Patrick Jenkins discusses various proposals, including those from the chancellor Jeremy Hunt, to get company pension schemes into the Pension Protection Fund, even where schemes’ sponsoring companies are not bust, with the aim of funnelling money into “start-ups” and other UK investments (Opinion, June 6).
I have a few questions. First, PPF compensation is designed to be less than the full pension promise — members not yet retired are cut back by 10 per cent, and inflation increases for everyone are lower. Overall, people lose around a quarter of their end-toend pension promise.
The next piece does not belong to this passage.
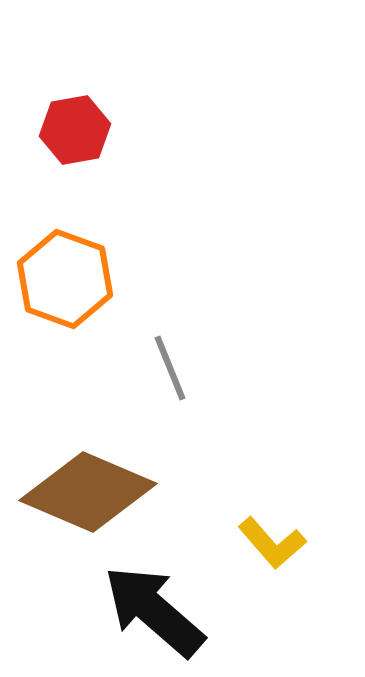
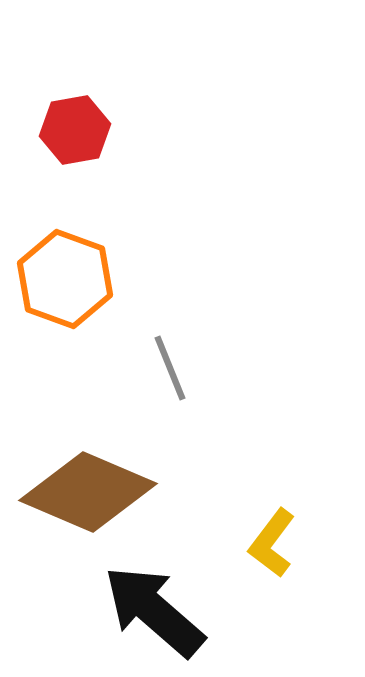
yellow L-shape: rotated 78 degrees clockwise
How would any scheme trustees be persuaded to put their scheme into the PPF when it automatically means lower payments for members? I am chair of a tiny scheme and I can tell you what my answer would be.
Second, there are already mechanisms allowing companies in severe financial difficulty to put their schemes into the PPF, with strict rules to prevent dumping, including the PPF taking an equity stake.
Would rules have to be weakened, and, if so, how could we prevent companies just dumping their inconvenient pensions into the PPF?
Third, the PPF is funded by annual levies on defined benefit schemes, with no government guarantee and, in extremis, member compensation can be cut to balance the PPF’s books.
Will the government now guarantee the PPF, so if things go wrong with the new “plan”, members won’t lose out, and the levy won’t go up?
PPF is the pension success story of the past 20 years — protecting the pension promises of millions. Politicians looking for easy answers — “money down the back of the sofa” — should stay well away, and leave it to do its job.